Coloca-se para começar, e eu penso "Se ele te visse assim, diria que não funciona!"; e sorrio por dentro. As opiniões são sempre um dado subjectivo, e pondero se não é isso o que me fascina na arte.
Mas isso agora não interessa, o que interessa é Electra ali no palco, numa prolongada repetição de movimentos a descrever oitos no chão, a deixar gavetas curiosamente abertas atrás de si, a desnudar as costas para ser vista como é - costas nuas sempre me impressionaram, será que ela sabe? Quase me sinto manipulada!
E em Electra encontro uma imagem que traz saudade: ela ajeita o seu cabelo com a mesma perfeição e insistência com que Baush fumava cigarros. Uma ocorrência durante toda a peça, como um gesto que nunca foi realmente acabado, nem nunca recomeça realmente do zero.

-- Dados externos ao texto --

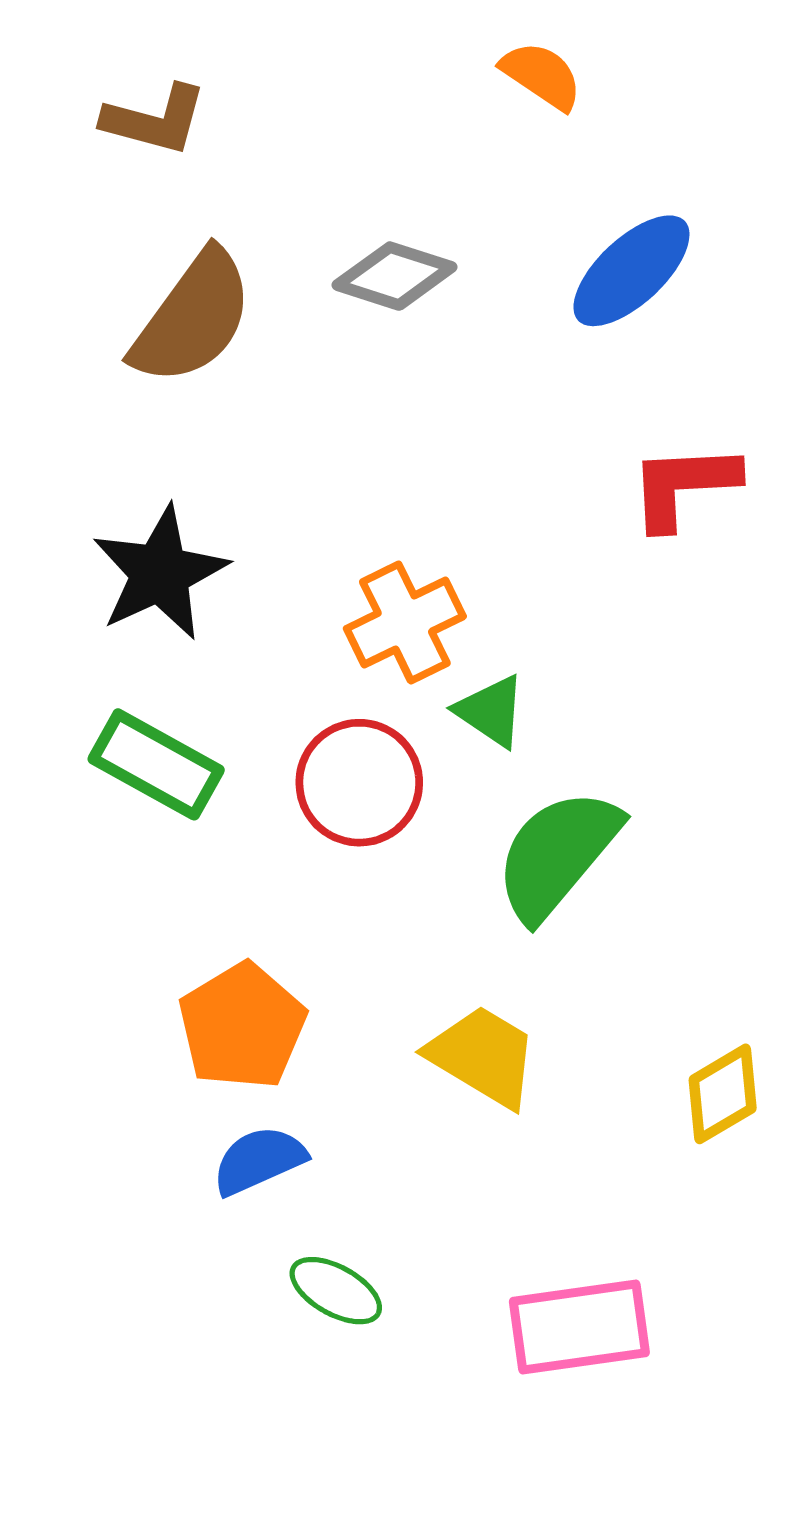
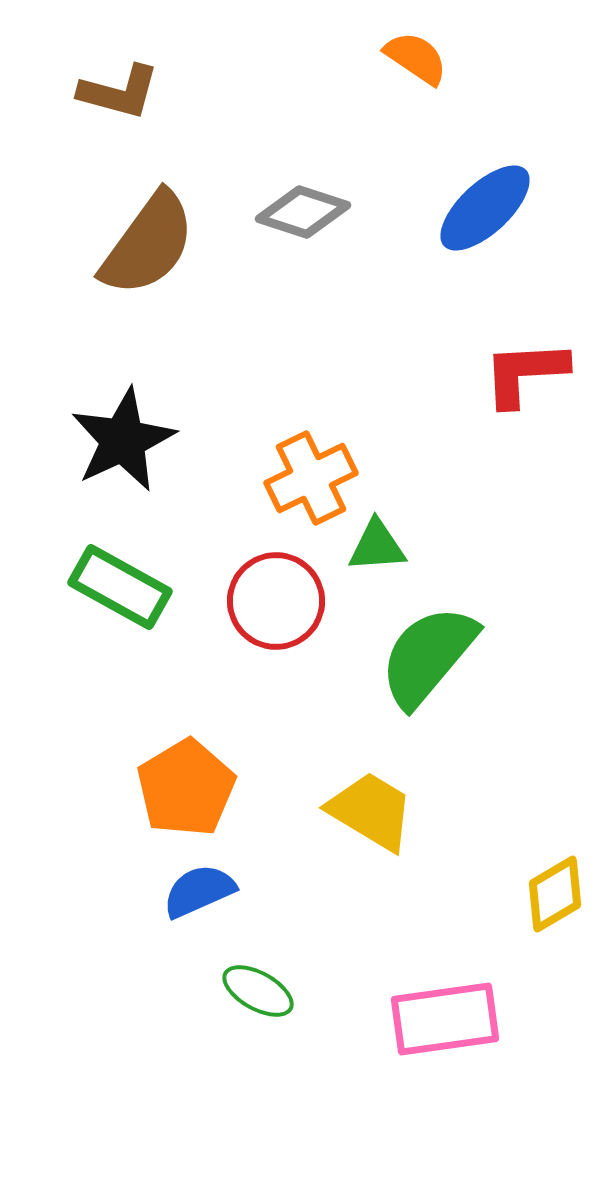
green triangle: (491, 711) -> (377, 546), turned -38
yellow diamond: (723, 1094) -> (555, 894), moved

Posso talvez atrever-me a defini-la, no geral, como seccionária e atenciosa aos ângulos, persistente na sua postura altiva, nunca se dando completamente ao público. Óbvia mas não demais; repetitiva mas não demais. Um tudo que persiste sempre sem ser nunca demais; dá vontade de descobrir o que se passa realmente, o que está por trás de cada gesto! O cabelo e as mãos, sempre. Um ser que nunca se assume mas que por mais que não aceite, permanece, renascendo em si a cada momento. E num momento pensei que nos fosse atirar com a cadeira como prova de superioridade da sua figura, na expressão insegura, e rendendo-se à insegurança não o faz. O tal ser que não se assume! O eco da respiração pelo palco adentro a fazer-se ouvir pelo teatro fora. A maturidade ilimitada em cada gesto contraria a fragilidade que a assalta e a que nunca se entrega. E no fim, termina sóbria, agarrada a quem é, sem se deixar levar pelo que nega assumir.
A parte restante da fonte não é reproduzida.